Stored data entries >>
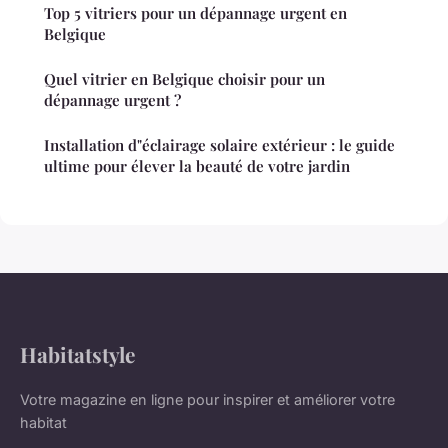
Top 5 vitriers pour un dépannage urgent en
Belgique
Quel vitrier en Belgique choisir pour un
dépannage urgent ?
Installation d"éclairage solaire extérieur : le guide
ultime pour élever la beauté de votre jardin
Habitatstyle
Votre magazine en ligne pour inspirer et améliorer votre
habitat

==

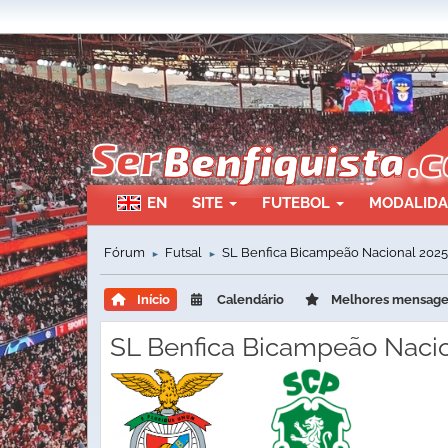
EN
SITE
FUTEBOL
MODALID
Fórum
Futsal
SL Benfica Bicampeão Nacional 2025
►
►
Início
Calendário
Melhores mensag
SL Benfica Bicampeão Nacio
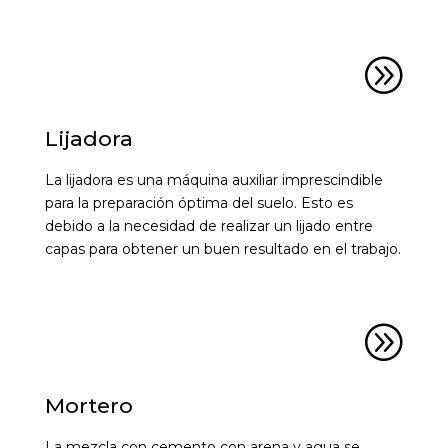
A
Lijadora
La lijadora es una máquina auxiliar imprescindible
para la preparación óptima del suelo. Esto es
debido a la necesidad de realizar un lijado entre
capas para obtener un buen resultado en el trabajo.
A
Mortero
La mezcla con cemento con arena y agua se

==

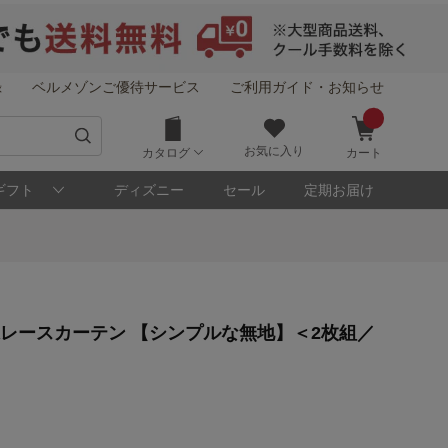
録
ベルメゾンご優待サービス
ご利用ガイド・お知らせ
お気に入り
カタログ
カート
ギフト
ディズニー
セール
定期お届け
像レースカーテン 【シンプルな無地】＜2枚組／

Aim of the task >> Look back at the entries above and repeat, unchanged, every line from the line holding "La lijadora es" through the line holding "La mezcla con cemento con arena y agua se".

Answer for the task >>
La lijadora es una máquina auxiliar imprescindible
para la preparación óptima del suelo. Esto es
debido a la necesidad de realizar un lijado entre
capas para obtener un buen resultado en el trabajo.
A
Mortero
La mezcla con cemento con arena y agua se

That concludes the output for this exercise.